When he's on his tummy, he is trying to move his legs and get them under him. He is showing the beginnings of doing an army crawl. It's my guess that he will be all over this house very soon. What a blessing! But what a challenge...

***Heeding my own advice is so hard. I used to tell moms that any amount of breastmilk they gave their babies was better than none. And that is the absolute truth. But for myself, I set the bar super high and strive for a year. I did it with Jessica and Emma Grace. But, unfortunately, my breastfeeding/pumping days are a thing of the past. For good.

I gave it up last week. I just couldn't do it anymore. I honestly had grown to hate it. I never loved it, but I knew I was doing a great thing for Matthew. It got to the point, though, that when I would sit to pump, I would almost have an anxiety attack. The stress of that would inhibit my let down, and I would get frustrated about that. It just wasn't worth it anymore. Of course, I had the internal dialogue with myself..."You've done it for 9 1/2 months, it's okay to stop now." And the flip side... "You've done it for 9 1/2 months, you can do it 2 1/2 more!" But the truth is that I needed to stop for myself. I am still struggling with the guilt, especially since Matthew isn't taking his bottles like he was before. But I feel a huge weight lifted off my shoulders these days.

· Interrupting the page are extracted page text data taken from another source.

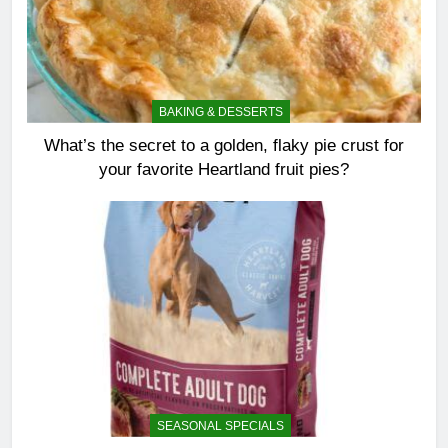
BAKING & DESSERTS
What’s the secret to a golden, flaky pie crust for
your favorite Heartland fruit pies?
SEASONAL SPECIALS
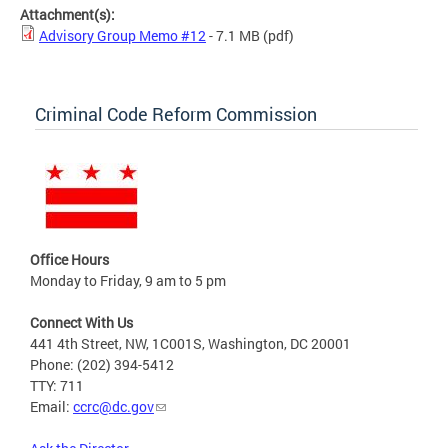
Attachment(s):
Advisory Group Memo #12
- 7.1 MB
(pdf)
Criminal Code Reform Commission
Office Hours
Monday to Friday, 9 am to 5 pm
Connect With Us
441 4th Street, NW, 1C001S, Washington, DC 20001
Phone: (202) 394-5412
TTY: 711
Email:
ccrc@dc.gov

***If it comes to mind, could you please say a prayer for my sweet husband? This is an extremely stressful time for him at work. He is preparing for the EOCT (end of course testing) at his school for close to 4,000 students. He is a perfectionist when it comes to his work and gives 110%, plus this is a huge responsibility for one person. He was awake at 2:30 this morning and will work late every night until (and after) the testing is over, which is in two weeks. I worry about him, obviously because I love him, but also because of his past heart issues. He had a heart attack in May of 2007. Not your typical heart attack due to blockage, but due to an artery spasm which decreased oxygen to his heart muscle. He takes medication daily to help keep those vessels relaxed, but stress can aggrevate the problem, so please pray that he does okay. And that I can be supportive and encouraging to him during this time. Thanks!

That's all I have time for right now. Thanks for reading!

Love,
Tonya

4 comments:

  1. Tonya... I will totally be praying for Gib's health during the next couple of weeks. Wow, and for you as I know when the daddy is soooo busy it puts a bit more on the mama of the house:) Thinking of you all, how does the summer look? Any chance for that road trip??:) Love you Tonya!

    ReplyDelete
  2. I'll be praying for Gib... hey... what size does Jessica wear? Shoes and otherwise... sometimes I buy ahead for H, but she may even be able to wear my black shoes... I have an assortment! Call me if you'd like...

    ReplyDelete
  3. I will be praying for Gib and his health.
    What formula are you giving Matthew? For some crazy reason I got Similac Advance in the mail Friday! If you need it I will be glad to let you have it, I do not know what to do with it....mjdswaters@msn.com.

    ReplyDelete
  4. How is Gib doing this week? Tell him he needs to do some breathing and stretching exercises every morning. : ) I'm praying for him and you all. This time of year is stressful.
    Chris is so busy right now. I can't even tell you what time he gets up in the morning. I'm thinking it's before 4am. : (

    Tonya, you did a great job. Pumping for all that time is incredible and you are incredible. Please don't put any more guilt or pressure on yourself. You need to take care of yourself too.